Summary
It was a criminal offence for anyone other than an adoption agency or its agent to provide a home study report for the purpose of an inter-country adoption. Local authorities which had concerns in such situations were required to voice those concerns to the foreign court clearly, loudly and explicitly. There was public interest in the author of this home study report being publicly identified.
Facts
Application by local authority (‘Z’) to free the child (‘M’) for adoption. M was born in January 2000 in the USA. Both her birth mother (‘A’) and her birth father (‘B’) were resident there.
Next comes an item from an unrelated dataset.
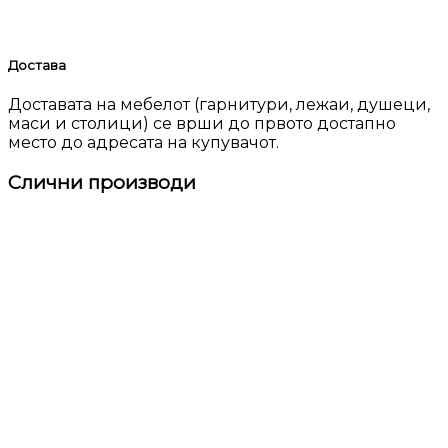
Достава
Доставата на мебелот (гарнитури, лежаи, душеци,
маси и столици) се врши до првото достапно
место до адресата на купувачот.
Слични производи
Prior to her birth, arrangements were made for M’s adoption by (‘C’) and C’s husband (‘D’), who were both citizens of this country. The arrangements had been made on their behalf in the USA by an adoption company (‘the company’). In this country, the arrangements were made by independent social worker (‘ISW’). She provided a number of home study reports described in the present case as “deeply flawed and grossly inadequate documents”. Only three days after M’s birth A signed an ‘irrevocable mother’s affidavit of relinquishment of parental rights to licensed child-placing agency’. The same day, M began to be cared for by her prospective adoptive mother C. Four days later C arrived with M in the UK. On 22 December 2000 Judge Kern, in Texas, made a decree of adoption. In May 2001 C separated from D. On 2 August 2001 C committed suicide. M was placed with friends of the family, and the case was referred to Z. D informed Z that he did not wish to have M returned to him. On 14 September 2001 M was accommodated with foster parents by Z. On 29 November 2001 D consented to Z proceeding with M’s placement for adoption. On 25 June 2002 A said that she wanted M back. Z conducted an assessment of the birth parents. Their conclusion was that M should not be returned to her birth parents. The birth parents did not take further part in the proceedings despite efforts to involve them.
Held
HELD: (1) This was an adoption that should never have been allowed to take place. The court in Texas would have been equally concerned had it not been misled by the seriously deficient reports on the basis of which the judge made his orders. (2) The author of a home study report such as the one in this case committed criminal offences under both s.11 and s.57 Adoption Act 1976. (3) Any local authority faced with a similar problem was required to inform the foreign court and any other agencies involved in the clearest possible terms, that: (a) the provision of home study reports other than by an adoption agency or its agent is a criminal offence; and (b) of matters within its knowledge suggesting that the prospective adoptive parents are not suitable either to adopt at all or (as the case may be) to adopt the particular child involved. Local authorities were required to voice concerns clearly, loudly and explicitly. (4) The decree of adoption made by Judge Kern on 22 December 2000 was valid under the law of Texas and was recognised as valid in English law. Accordingly, D was the only person having parental responsibility for M and thus the only person who was a “parent” for the purposes of s.18 of the 1976 Act. M however remained a citizen of the United States of America. (5) The court’s conclusion was that M’s birth parents could not adequately look after her. (6) There was no obstacle to the court making a freeing order. D consented. It was, plainly in M’s best interests that a freeing order be made. (7) The wider public interest was served by the giving of this judgment in public so that it achieved the widest possible dissemination. There was a plain public interest in someone who had consistently conducted herself in the way in which ISW had behaved being publicly identified.